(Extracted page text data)
++++
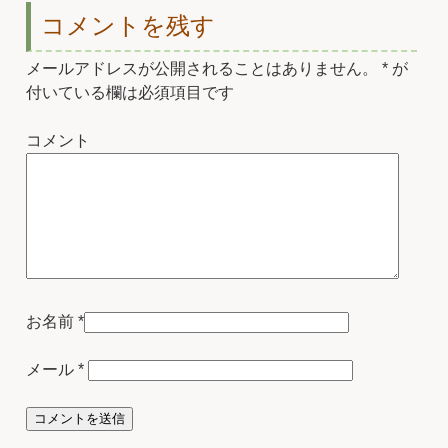
コメントを残す
メールアドレスが公開されることはありません。
*
が
付いている欄は必須項目です
コメント
お名前
*
メール
*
++++
_YOUR GOAL_
Print every entry exactly; omit the pictures.

_RESPONSE FOR THIS EXERCISE_
コメントを残す
メールアドレスが公開されることはありません。
*
が
付いている欄は必須項目です
コメント
お名前
*
メール
*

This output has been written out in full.